Our friends Jill and Sy asked if we would like to go to the Botanical Gardens, get some Chinese food and do a bit of shopping on Friday (day after Thanksgiving).  With a slight twist of my arm, I readily agreed.  After all, our internet was still down from Thanksgiving and the power was out now.  With the power out, showers are not possible due to the water pump operating on electric.  So a sponge bath it was!  It wasn’t the first time nor will it be the last I am sure.  And in a pinch when my hair isn’t at it’s best, I just put on a hat and some cute earrings and pretend like I planned it that way.  Such is life in Ecuador!  There’s a word we use here (usually along with a smile) when things are a bit off.  That word is TIE meaning “This is Ecuador”.  Once you’ve experienced life in any 3rd world country, you understand completely. 

They picked us up at 10 and we headed into Porto Viejo to begin the day’s adventures. 

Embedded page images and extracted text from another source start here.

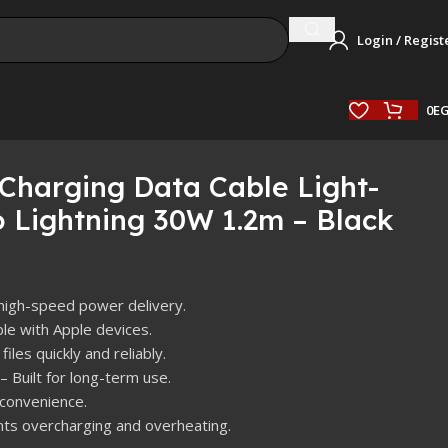
Login / Regist
0
E
harging Data Cable Light-
 Lightning 30W 1.2m – Black
high-speed power delivery.
le with Apple devices.
files quickly and reliably.
– Built for long-term use.
 convenience.
ts overcharging and overheating.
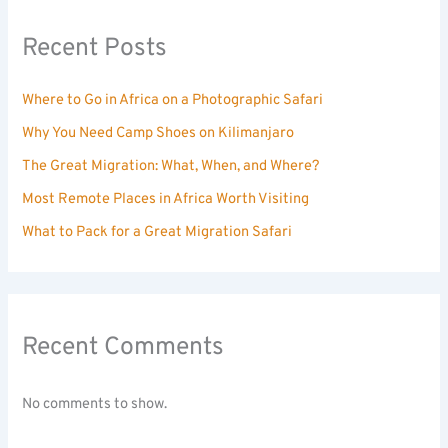
Recent Posts
Where to Go in Africa on a Photographic Safari
Why You Need Camp Shoes on Kilimanjaro
The Great Migration: What, When, and Where?
Most Remote Places in Africa Worth Visiting
What to Pack for a Great Migration Safari
Recent Comments
No comments to show.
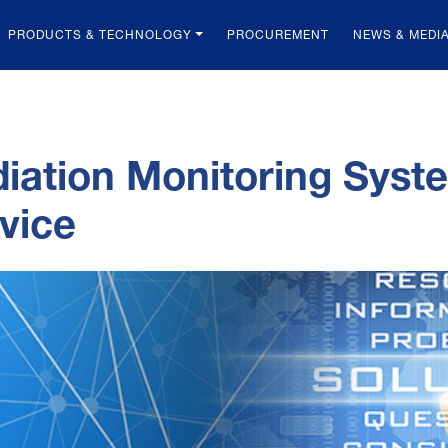
PRODUCTS & TECHNOLOGY
PROCUREMENT
NEWS & MEDI
iation Monitoring Sys
vice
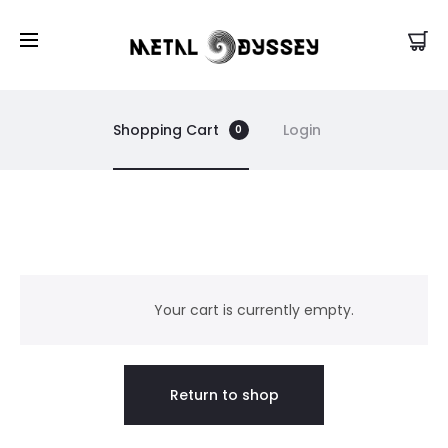
US Store |
Visit EU/UK Store
Shopping Cart
Login
0
C
a
Your cart is currently empty.
r
Return to shop
t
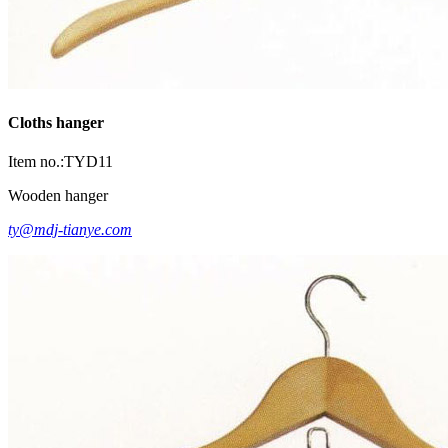
Cloths hanger
Item no.:TYD11
Wooden hanger
ty@mdj-tianye.com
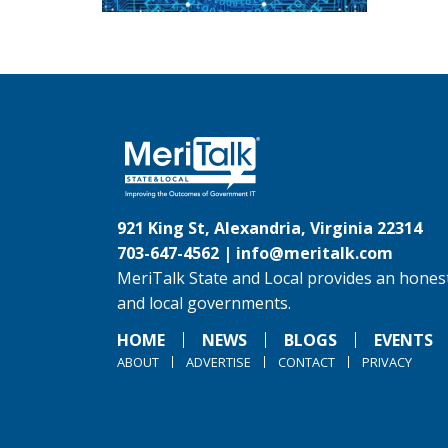
921 King St, Alexandria, Virginia 22314
703-647-4562 |
info@meritalk.com
MeriTalk State and Local provides an honest
and local governments.
HOME
NEWS
BLOGS
EVENTS
ABOUT
ADVERTISE
CONTACT
PRIVACY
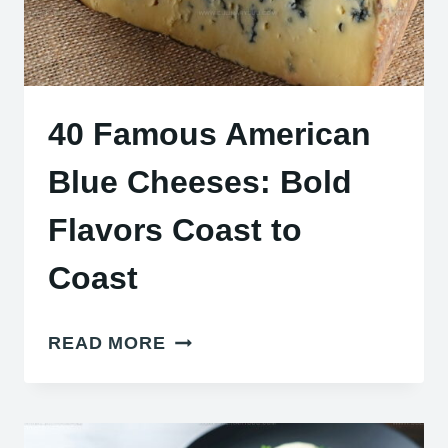
40 Famous American
Blue Cheeses: Bold
Flavors Coast to
Coast
40
READ MORE
FAMOUS
AMERICAN
BLUE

Since traveling to Porto Viejo is not a daily occurence, we try to do as many errands as possible as well.  So the first stop was to buy Dave a bus ticket to Guayaquil for Monday to continue the Visa process.  As soon as  Dave got out of the vehicle, we saw immediately that there was a problem with the right front brake because it was smoking.  As Dave went into the bus terminal to purchase his ticket, Jill motioned for some help from across the street.  We just happened to be parked across from a Yamaha store.  A little old man came and tried to help us release the brake since it had seized up, it seemed to loosen up a bit but not totally. For his efforts he was paid “enough for a coke” per his request. img_5698 Sy decided to get it to a mechanic as soon as possible through a recommendation of a taxi driver they know from the area.  The mechanic took a look and since it wasn’t seized at the moment determined it was fine but “just don’t put aqua on it to cool it down”.    Good to know, I guess.  Bound and determined to carry on with our day as planned we were on our way to the Botanical Gardens.  After going through the front gate of the gardens, we again smelled and saw the smoke coming from the right front of the car.  Sy decided that we will go ahead and enjoy our walk through the gardens but after lunch he would need to have a different mechanic take a serious look to avoid other potential serious issues. 

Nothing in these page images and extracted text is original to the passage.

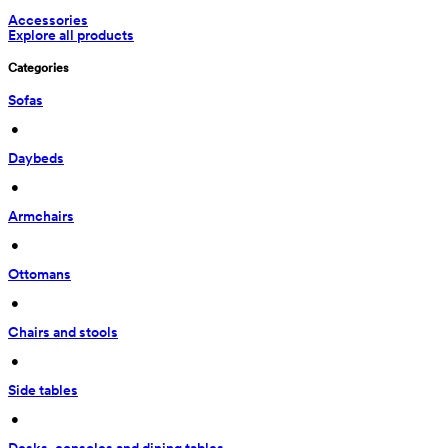
Accessories
Explore all products
Categories
Sofas
 • 
Daybeds
 • 
Armchairs
 • 
Ottomans
 • 
Chairs and stools
 • 
Side tables
 • 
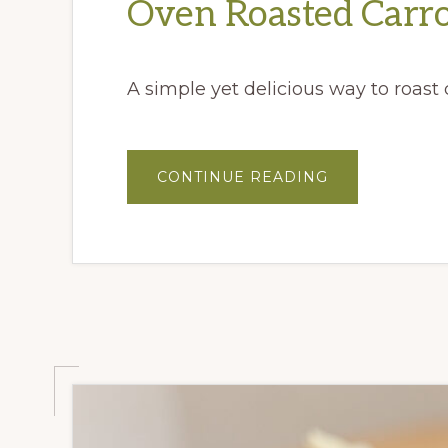
Oven Roasted Carro
A simple yet delicious way to roast c
ABOUT
CONTINUE READING
OVEN
ROASTED
CARROTS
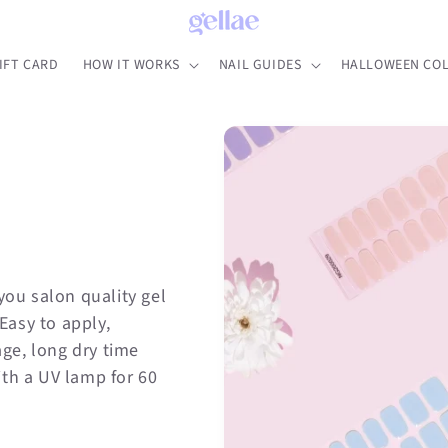
IFT CARD
HOW IT WORKS
NAIL GUIDES
HALLOWEEN COL
you salon quality gel
 Easy to apply,
ge, long dry time
ith a UV lamp for 60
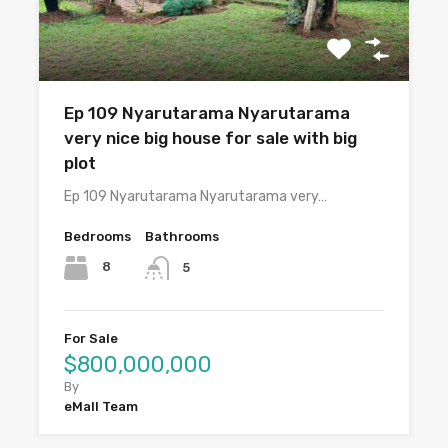
Ep 109 Nyarutarama Nyarutarama
very nice big house for sale with big
plot
Ep 109 Nyarutarama Nyarutarama very…
Bedrooms
Bathrooms
8
5
For Sale
$800,000,000
By
eMall Team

The gardens, which are part of the technical university located next to the gardens, were beautiful.  We saw many interesting and colorful plants, flowers and even some animals.  Our private tour guide showed us a large termite nest, a boa constrictor (free to roam throughout the gardens), several smiling turtles, as well as a variety of birds. 

Jill was not a fan of the snake being allowed to roam free, but she as well as the rest of us managed to make it out all in one piece.  Overall the gardens are a beautiful, tranquil place to visit and there was no admission charge.  I would love to go back during the summer season which is coming up here in the next few months and see what changes occur. 

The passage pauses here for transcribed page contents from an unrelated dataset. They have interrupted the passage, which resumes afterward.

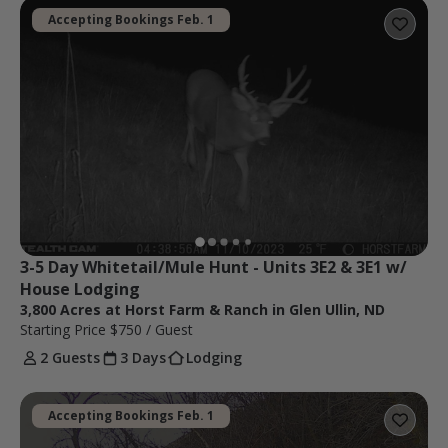
Accepting Bookings Feb. 1
3-5 Day Whitetail/Mule Hunt - Units 3E2 & 3E1 w/ 
House Lodging
3,800 Acres at Horst Farm & Ranch in Glen Ullin, ND
Starting Price
$750
/ Guest
2 Guests
3 Days
Lodging
Accepting Bookings Feb. 1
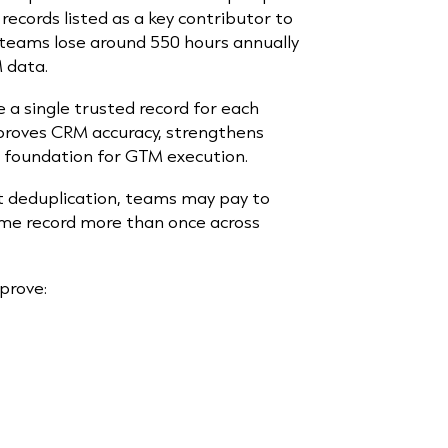
records listed as a key contributor to
es teams lose around 550 hours annually
 data.
a single trusted record for each
mproves CRM accuracy, strengthens
e foundation for GTM execution.
ut deduplication, teams may pay to
same record more than once across
mprove:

On to the next part of our day which was lunch at the Chinese restaurant called Ming Yuan.  The food was delicious, the portions were large and the atmosphere was nice.  The bathrooms were some of the cleanest I’ve seen since moving here which is always appealing to me especially in a restaurant.  Weather true or not, my theory is if the bathrooms are clean perhaps they keep the kitchen equally as clean as they prepare my food.  The atmosphere was similar to back in the states with real furniture (not the plastic chairs which are typically seen in restaurants), air conditioning and the usual Chinese decorations like a fish aquarium and bamboo plants.  Chinese food here is definitely not quite the same as back home, but this was  close enough.  I enjoyed fried rice, soup, chicken and veggies and Dave had a pork dish.  One thing that was different was there wasn’t the usual Chinese banter in the kitchen, I’m pretty sure everyone there spoke Spanish.  The owners went out of their way to make us feel welcomed and comfortable.  I’ll be back again I’m sure!

Next on the agenda was getting the vehicle to a mechanic prior to shopping.  The mechanic shop was very modern and comparable to US standards with a small air-conditioned office which all four of us sat in while waiting for the diagnosis and repair.  We were there for a couple of hours while the mechanics would hop on their motor bikes trying to find the right parts at the various tiendas (stores).  Porto Viejo was hit bad in the April earthquake so many of the tiendas have been displaced and are located in different areas temporarily and in some cases permanently.  The verdict finally came in that the correct part for the Blazer was in Manta (which is about an hours drive away) but they would put on a temporary part that would work fine for the time being.  You have no idea how hard it was for this simple solution to be  communicated to us in Spanish.  While we all know some Spanish, the words or maybe the pronunciation of the words were just not clicking for us.  The people in the shop were not very animated either and kept repeating the same thing over and over again pretty much the same way.  They did try writing it out for us, which helped some.  Sometimes a bit of animation, drama or gestures helps to ease communication,  which is what Dave and I often resort to.  In the end we learned that the temporary fix would take about an hour, but they would need to come back next week once the part was available to permanently fix it.  The good news is that labor is very cheap here so often times a day’s worth of work at the mechanics shop will cost the customer about $20 or so.  The parts can be the pricy items, but in this case, their part will be around $25.  Jill, Dave and I decided we would take a cab over to the SuperMaxi shopping area where we do the bulk of our grocery shopping.  They also have an office supply store, a hardware store, toy store, pharmacy and a home store in a modern indoor mall setting which is very handy!  Sy would come by to pick us up when the vehicle was done.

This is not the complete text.